===== RECORDS FOR THE EXERCISE =====
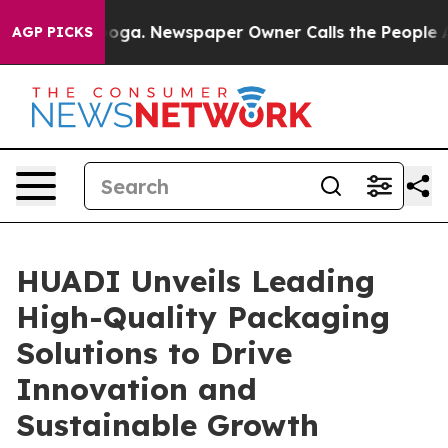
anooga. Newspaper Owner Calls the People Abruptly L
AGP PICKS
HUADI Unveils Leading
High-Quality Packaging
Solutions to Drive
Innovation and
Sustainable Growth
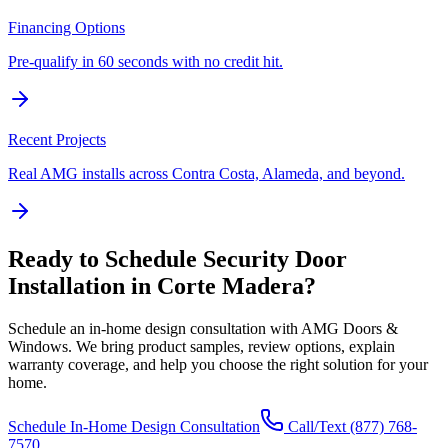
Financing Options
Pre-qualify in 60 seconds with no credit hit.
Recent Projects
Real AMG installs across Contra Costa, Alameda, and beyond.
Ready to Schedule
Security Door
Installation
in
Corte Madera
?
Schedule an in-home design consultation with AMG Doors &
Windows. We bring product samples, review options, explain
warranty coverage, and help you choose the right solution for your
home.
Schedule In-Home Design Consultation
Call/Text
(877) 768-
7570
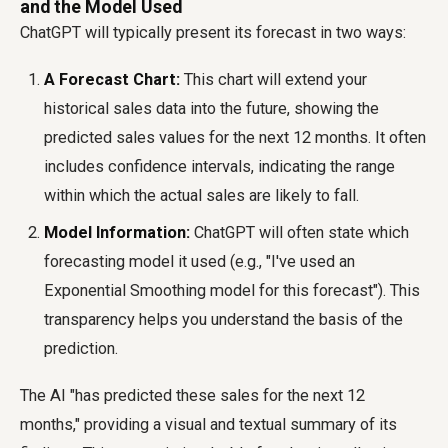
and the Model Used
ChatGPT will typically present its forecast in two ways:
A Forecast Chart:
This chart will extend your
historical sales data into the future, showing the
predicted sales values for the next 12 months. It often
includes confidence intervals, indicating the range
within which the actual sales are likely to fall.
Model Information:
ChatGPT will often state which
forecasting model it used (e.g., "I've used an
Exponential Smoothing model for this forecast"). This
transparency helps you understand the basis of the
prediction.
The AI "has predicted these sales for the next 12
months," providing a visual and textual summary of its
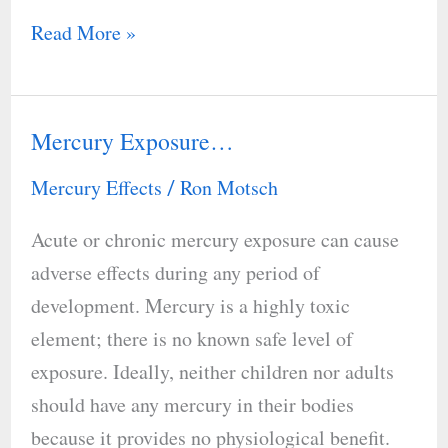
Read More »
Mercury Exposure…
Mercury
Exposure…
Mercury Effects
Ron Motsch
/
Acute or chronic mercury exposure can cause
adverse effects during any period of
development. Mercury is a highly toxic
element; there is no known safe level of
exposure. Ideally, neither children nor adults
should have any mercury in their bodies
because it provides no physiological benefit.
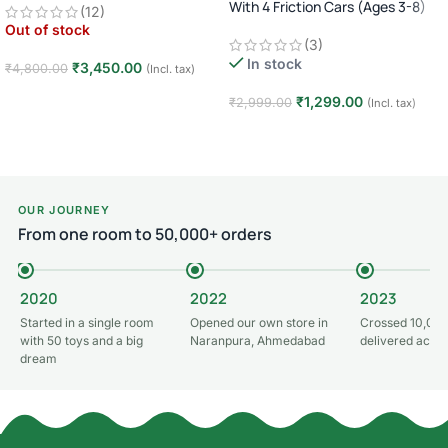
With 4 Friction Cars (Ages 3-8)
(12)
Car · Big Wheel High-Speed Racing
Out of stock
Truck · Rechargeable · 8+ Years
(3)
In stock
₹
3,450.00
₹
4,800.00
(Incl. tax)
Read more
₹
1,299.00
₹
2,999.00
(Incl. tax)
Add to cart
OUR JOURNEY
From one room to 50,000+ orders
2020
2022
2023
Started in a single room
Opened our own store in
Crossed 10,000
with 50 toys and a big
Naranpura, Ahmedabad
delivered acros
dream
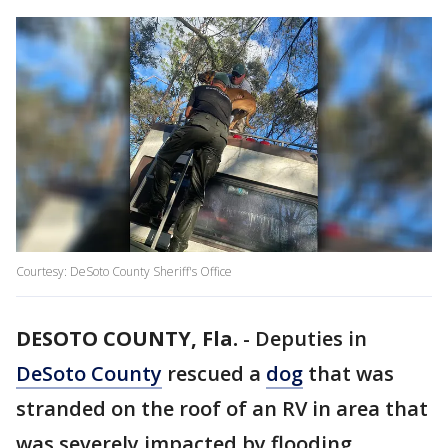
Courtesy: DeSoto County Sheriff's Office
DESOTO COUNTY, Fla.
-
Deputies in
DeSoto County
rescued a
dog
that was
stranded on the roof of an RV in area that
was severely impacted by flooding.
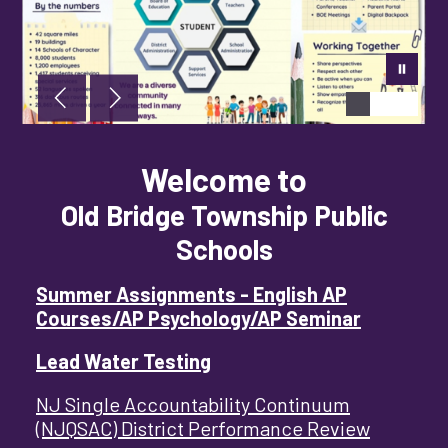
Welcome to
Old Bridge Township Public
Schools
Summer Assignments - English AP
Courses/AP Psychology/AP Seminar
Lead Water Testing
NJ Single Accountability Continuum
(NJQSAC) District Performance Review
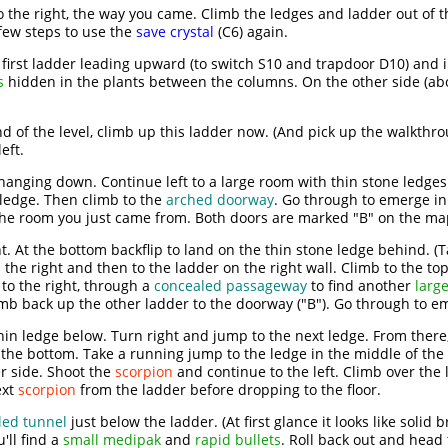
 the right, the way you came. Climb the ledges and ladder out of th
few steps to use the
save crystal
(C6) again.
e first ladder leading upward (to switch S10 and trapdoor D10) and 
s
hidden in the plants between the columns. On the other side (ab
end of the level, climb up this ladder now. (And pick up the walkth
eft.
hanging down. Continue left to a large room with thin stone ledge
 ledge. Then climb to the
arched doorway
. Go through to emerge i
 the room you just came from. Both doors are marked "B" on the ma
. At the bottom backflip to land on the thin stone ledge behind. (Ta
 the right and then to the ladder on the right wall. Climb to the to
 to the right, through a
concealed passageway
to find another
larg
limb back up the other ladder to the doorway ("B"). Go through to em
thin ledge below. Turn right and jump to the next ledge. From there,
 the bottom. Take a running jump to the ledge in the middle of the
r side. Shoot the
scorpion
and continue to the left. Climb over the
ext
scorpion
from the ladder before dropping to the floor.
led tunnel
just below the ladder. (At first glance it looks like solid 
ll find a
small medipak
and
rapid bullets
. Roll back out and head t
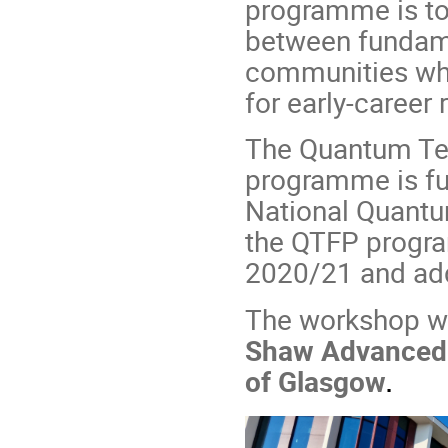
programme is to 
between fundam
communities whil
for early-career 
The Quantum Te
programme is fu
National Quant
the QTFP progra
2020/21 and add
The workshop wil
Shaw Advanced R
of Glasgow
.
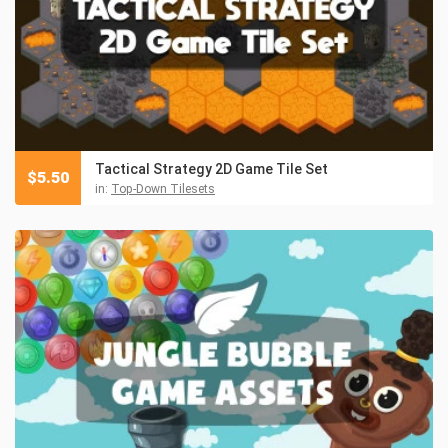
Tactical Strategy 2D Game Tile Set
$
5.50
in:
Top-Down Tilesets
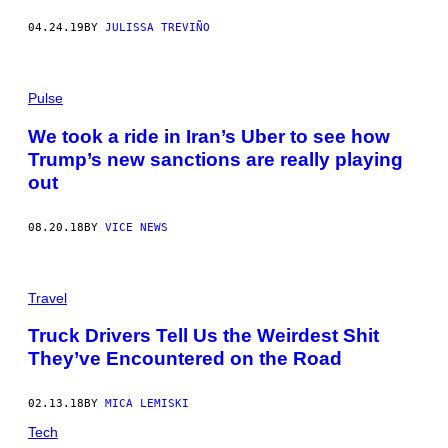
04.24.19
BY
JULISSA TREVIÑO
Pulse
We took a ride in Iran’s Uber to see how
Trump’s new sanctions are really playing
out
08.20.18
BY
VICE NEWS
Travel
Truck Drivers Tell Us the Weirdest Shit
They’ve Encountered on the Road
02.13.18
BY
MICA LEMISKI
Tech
=====
===== RECORDS FOR THE EXERCISE =====
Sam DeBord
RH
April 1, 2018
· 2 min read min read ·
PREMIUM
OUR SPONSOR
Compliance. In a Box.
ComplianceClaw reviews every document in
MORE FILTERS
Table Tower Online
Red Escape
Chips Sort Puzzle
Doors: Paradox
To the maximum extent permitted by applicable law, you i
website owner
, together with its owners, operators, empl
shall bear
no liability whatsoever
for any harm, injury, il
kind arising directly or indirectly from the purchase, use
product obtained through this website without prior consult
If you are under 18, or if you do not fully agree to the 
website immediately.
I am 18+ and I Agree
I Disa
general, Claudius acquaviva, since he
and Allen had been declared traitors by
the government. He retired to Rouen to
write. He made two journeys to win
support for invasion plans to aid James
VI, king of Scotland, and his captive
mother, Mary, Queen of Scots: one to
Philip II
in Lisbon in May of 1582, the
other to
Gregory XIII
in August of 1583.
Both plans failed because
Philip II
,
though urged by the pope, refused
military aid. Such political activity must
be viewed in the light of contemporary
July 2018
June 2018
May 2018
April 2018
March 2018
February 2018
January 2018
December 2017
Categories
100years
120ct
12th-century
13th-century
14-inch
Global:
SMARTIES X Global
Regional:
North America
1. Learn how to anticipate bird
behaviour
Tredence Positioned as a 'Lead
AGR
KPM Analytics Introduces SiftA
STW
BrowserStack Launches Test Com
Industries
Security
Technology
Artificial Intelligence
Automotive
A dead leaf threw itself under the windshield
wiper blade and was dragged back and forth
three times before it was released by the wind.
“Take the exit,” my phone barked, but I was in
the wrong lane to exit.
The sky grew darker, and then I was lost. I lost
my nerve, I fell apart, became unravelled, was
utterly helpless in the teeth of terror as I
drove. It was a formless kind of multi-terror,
=====
**WORK TO BE COMPLETED:**
Output exactly the lines above that lie between the line with "anooga. Newspaper Owner" and the line with "Recent Projects", those two lines included, and no pictures.

**RESPONSE BOX:**
anooga. Newspaper Owner Calls the People Abruptly L
AGP PICKS
HUADI Unveils Leading
High-Quality Packaging
Solutions to Drive
Innovation and
Sustainable Growth
Financing Options
Pre-qualify in 60 seconds with no credit hit.
Recent Projects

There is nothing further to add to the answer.